*Saved entries*
↓↓↓
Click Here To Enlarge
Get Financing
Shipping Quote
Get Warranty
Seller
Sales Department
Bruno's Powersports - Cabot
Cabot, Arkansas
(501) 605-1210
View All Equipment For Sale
↑↑↑
↓↓↓
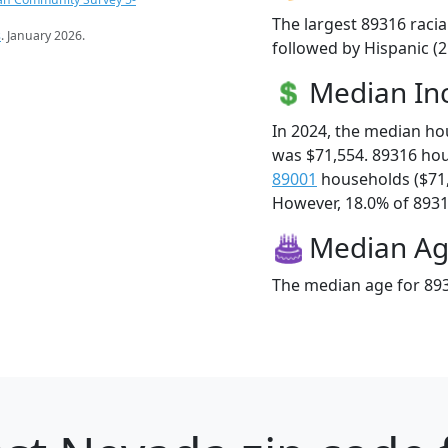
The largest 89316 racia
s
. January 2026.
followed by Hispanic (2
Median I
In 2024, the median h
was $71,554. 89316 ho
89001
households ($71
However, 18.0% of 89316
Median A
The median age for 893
↑↑↑
*What the exercise asks*
From the records above, repeat exactly the lines from the one with "Click Here To Enlarge" through the one with "View All Equipment For Sale", both included.

*Output of the task*
Click Here To Enlarge
Get Financing
Shipping Quote
Get Warranty
Seller
Sales Department
Bruno's Powersports - Cabot
Cabot, Arkansas
(501) 605-1210
View All Equipment For Sale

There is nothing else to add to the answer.